Life is full of transitions. By the time we are adults many of us have become flexible enough to handle many of these transitions. Some are harder than others, but we have enough practice and developed the cognitive skills to handle it easily. The same is not true for young children. They are developing their brains at a phenomenal rate. They do not have the experiences to draw conclusions about what might happen in the future. There are some easy things you can do to help children when faced with new things or to help them develop the emotional skills that they need to be successful.
As we learn new things they brain develops new pathways, new neural connections. The brain also “prunes” pathways that are no longer used or needed. The first few times we do something new, it’s not smooth or easy, kind of like the first time you walk through a forest with no path, it’s slow and you get tripped up along the way. If you continue to take the same path you start to make a trail. It gets smoother and wider with less things to trip you up or get in your way. If you continue that same path before long it will be so open that you could run down that trail. If you stop using a trail the growth on the sides start to creep in and make the trail more difficult to walk through. After enough time the trail will disappear. If we teach kids new skills to replace less desirable ones, we create new neural pathways and they can abandon the old ones.

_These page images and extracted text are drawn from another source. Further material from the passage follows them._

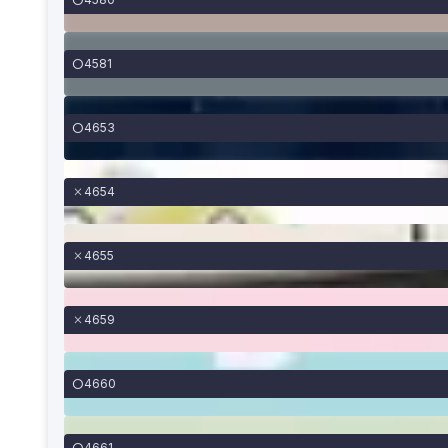
4581
4653
4654
4655
4659
4660
4661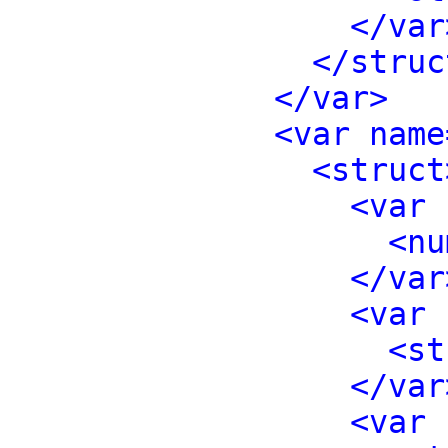
</var
</struc
</var>
<var name
<struct
<var 
<nu
</var
<var 
<st
</var
<var 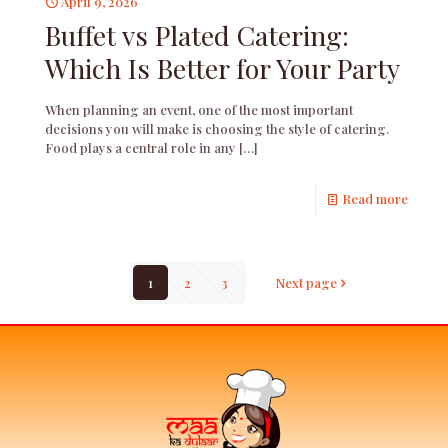
April 9, 2026
Buffet vs Plated Catering:
Which Is Better for Your Party
When planning an event, one of the most important
decisions you will make is choosing the style of catering.
Food plays a central role in any
[…]
Read more
1
2
3
Next page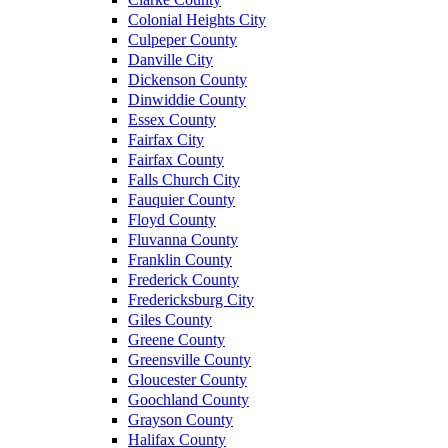
Colonial Heights City
Culpeper County
Danville City
Dickenson County
Dinwiddie County
Essex County
Fairfax City
Fairfax County
Falls Church City
Fauquier County
Floyd County
Fluvanna County
Franklin County
Frederick County
Fredericksburg City
Giles County
Greene County
Greensville County
Gloucester County
Goochland County
Grayson County
Halifax County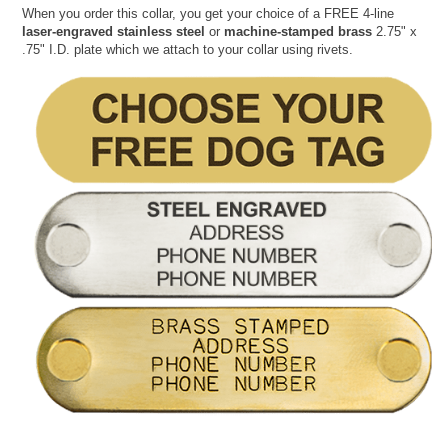
When you order this collar, you get your choice of a FREE 4-line
laser-engraved stainless steel
or
machine-stamped brass
2.75" x
.75" I.D. plate which we attach to your collar using rivets.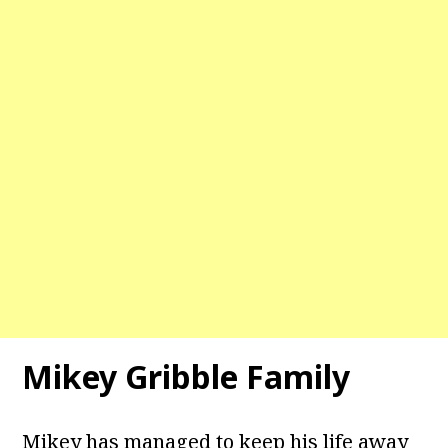
Mikey Gribble Family
Mikey has managed to keep his life away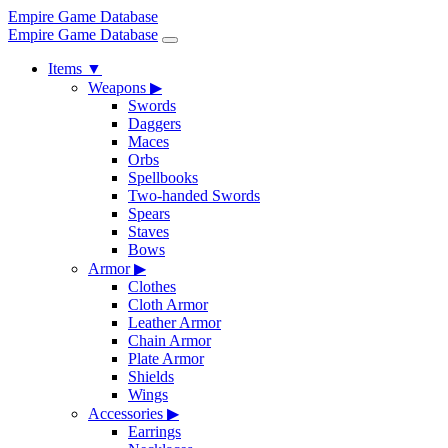
Empire Game Database
Empire Game Database
Items
▼
Weapons
▶
Swords
Daggers
Maces
Orbs
Spellbooks
Two-handed Swords
Spears
Staves
Bows
Armor
▶
Clothes
Cloth Armor
Leather Armor
Chain Armor
Plate Armor
Shields
Wings
Accessories
▶
Earrings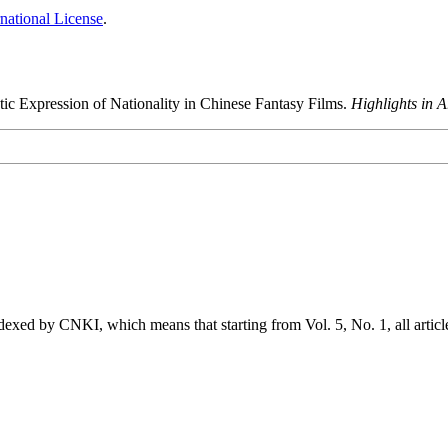
national License
.
tic Expression of Nationality in Chinese Fantasy Films.
Highlights in 
exed by CNKI, which means that starting from Vol. 5, No. 1, all articl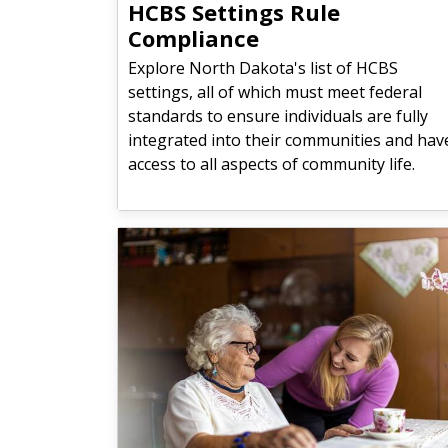
HCBS Settings Rule
Compliance
Explore North Dakota's list of HCBS
settings, all of which must meet federal
standards to ensure individuals are fully
integrated into their communities and hav
access to all aspects of community life.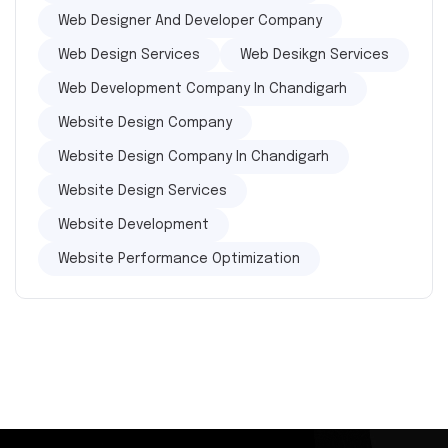
Web Designer And Developer Company
Web Design Services
Web Desikgn Services
Web Development Company In Chandigarh
Website Design Company
Website Design Company In Chandigarh
Website Design Services
Website Development
Website Performance Optimization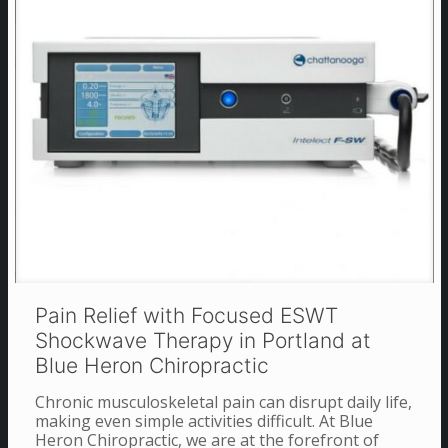
Pain Relief with Focused ESWT
Shockwave Therapy in Portland at
Blue Heron Chiropractic
Chronic musculoskeletal pain can disrupt daily life,
making even simple activities difficult. At Blue
Heron Chiropractic, we are at the forefront of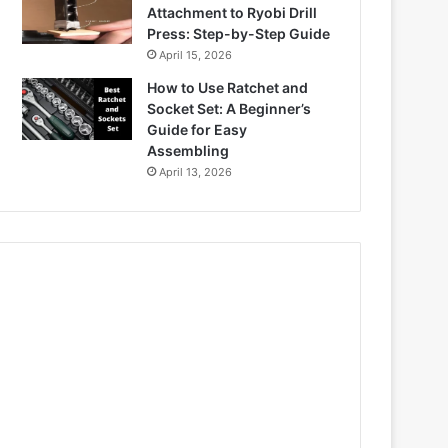
Attachment to Ryobi Drill
Press: Step-by-Step Guide
April 15, 2026
How to Use Ratchet and
Socket Set: A Beginner’s
Guide for Easy
Assembling
April 13, 2026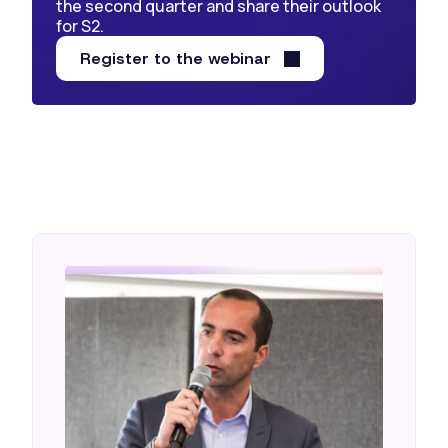
the second quarter and share their outlook
for S2.
Register to the webinar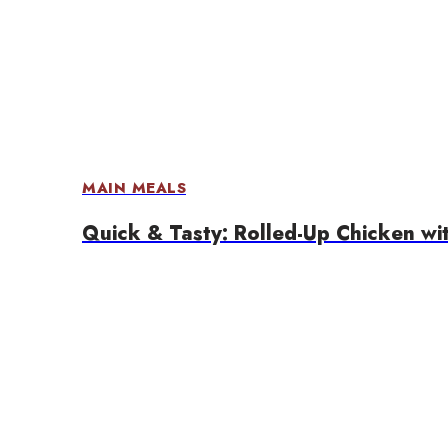
MAIN MEALS
Quick & Tasty: Rolled-Up Chicken wi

Role Playing is a great way to start learning how to act or what to say in new or challenging situations. For example, if your child doesn’t know how to effectively join a group of peers to play, (maybe they rush in and take over or just stand on the sidelines) you can practice lines on how to join a group. For example: “Hi! Can I play?” This is so simple and works well most of the time, especially with preschool and elementary aged kids. As a parent, I sometimes will see that kid on the sidelines wanting to play but not knowing how to ask, I encourage my kids to invite them to join in. Sometimes my kids are nervous about approaching them, so I will do it for them until they develop those skills or get used to doing it.
I have also used role playing when kids struggle when dealing with anger. Many kids struggle when dealing with big emotions. This is pretty normal. We have to teach them how to calm down or how to deal with people when they are angry. These skills need to be practiced when everyone is calm, not in the heat of the moment. You can try to model deep breaths and counting to ten near the upset child. You can also model how to calm down when you are upset and your child is not. Talk out loud about what you are doing. For example: “I am so frustrated. I need to calm down. I’m going to take 5 deep breaths.” Then do it. “I need to count out loud, 1,2,3…” Figure out what it is that you do to calm down and demonstrate it when you do it. Find out what your child needs to calm down and act it out when they are calm. It could be deep breaths, punching a pillow, jumping up and down, running around the room (or house if they are old enough and it’s safe for them to do so on their own), drawing a picture, tearing up paper, etc. Figure it out and help them figure out how to do it. Practice over and over again until they are able to do it when they are angry. It will not happen quickly for many children. They need lots of practice to master this new skill when under stress. Some kids will be able to develop new skills quickly, some kids will need much more time. Keep at it and stay supportive.